Over the past 30 years, there has been a shift in dental and medical malpractice insurance from the traditional insurance company to many successful professional liability Risk Retention Groups, captives and other self-insurance company’s.
You may be asking yourself, what is a Risk Retention Group?
A Risk Retention Group (RRG) is a policy issuing liability insurance company that is owned by its insured member’s and formed under the Liability Risk Retention Act of 1981, as amended in 1986. The Liability Risk Retention Act (LRRA) is a federal law that helps U. S. businesses, professionals, and municipalities created their own solutions for liability insurance which has become either unaffordable or unavailable due to liability crisis problems in the United States. The LRRS permits a RRG to operate on a direct basis in all 50 states (and District of Columbia) under one state license, provided that it registers in each state in which it conducts business. The LRRA is a federal law, and therefore, preempts most state regulation, making it easier for RRG’s to operate nationally under uniform legislation. The primary requirements of the RRG include:
- It can only write liability insurance
- There must be more than one insured/owner
- All insured’s must be owners and likewise all owner must be insured with the company
- Comply with their unfair claims settlement practice
- Pay taxes
- Participate in any mechanism created to pay an equitable apportionment among insureds for policies written through the RRG.
- Comply with any lawful state order
- Comply with state law as to deceptive, false, or fraudulent acts.
How are RRG’s different from Captives?
Several states have passed their own captive insurance laws in order to create an attractive domicile for homogenous groups wishing to start their own RRG. Obviously, being the domiciled state is a revenue producing venture for these captive states.
The word captive is general term and usually refers to self-insuring in some manner, and under the heading of captive we find such structures as: single parent or pure captives, group captives, RRG’s, self-insurance funds or trusts, off-shore captives, rent-a-captives and other alternative insurance mechanisms.
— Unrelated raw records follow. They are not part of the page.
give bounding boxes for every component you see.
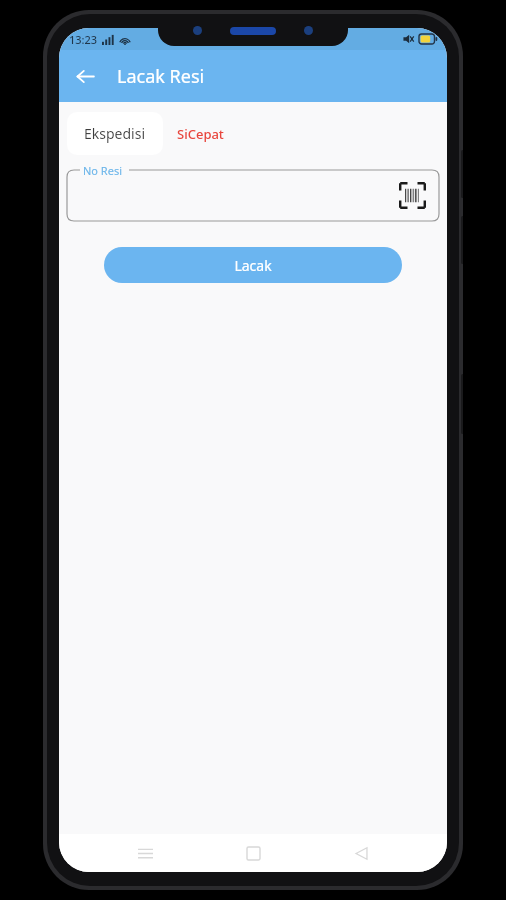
staticText: Ekspedisi <box>84 124 146 143</box>
button[interactable]: Scan barcode <box>397 180 427 210</box>
button[interactable]: Back <box>339 834 383 872</box>
staticText: SiCepat <box>177 125 224 143</box>
button[interactable]: Ekspedisi <box>67 112 163 155</box>
button[interactable]: SiCepat <box>163 113 238 155</box>
button[interactable]: Home <box>231 834 275 872</box>
button[interactable]: Recents <box>123 834 167 872</box>
button[interactable]: Lacak <box>104 247 402 283</box>
staticText: No Resi <box>83 163 123 178</box>
staticText: Lacak <box>234 256 272 275</box>
button[interactable]: Back <box>65 56 105 96</box>
staticText: 13:23 <box>69 32 98 47</box>
staticText: Lacak Resi <box>117 64 205 89</box>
A RRG may be formed as a captive or as a traditional insurance company, but in all cases, must be domiciled in a U.S. state, and therefore, must be an onshore entity. Once licensed by a singe state, a RRG is permitted to write business on a direct basis in all fifty states whereas other forms of captives are not able to operate on a nationwide basis without the use of a fronting carrier. RRG’s are regulated insurance carriers providing underwriting, claims, risk and financial management to its insured’s.
How are RRG different for admitted insurance company’s?
The traditional admitted insurance company must be license and comply with the insurance rules of each state in which they operate. Most times admitted carriers must file all their forms and rates for approval by each state’s insurance department. RRG’s created under a federal act and is required to be license only in its state of domicile. A RRG registers with, but is not subject to, the insurance laws of any state except the state of domicile.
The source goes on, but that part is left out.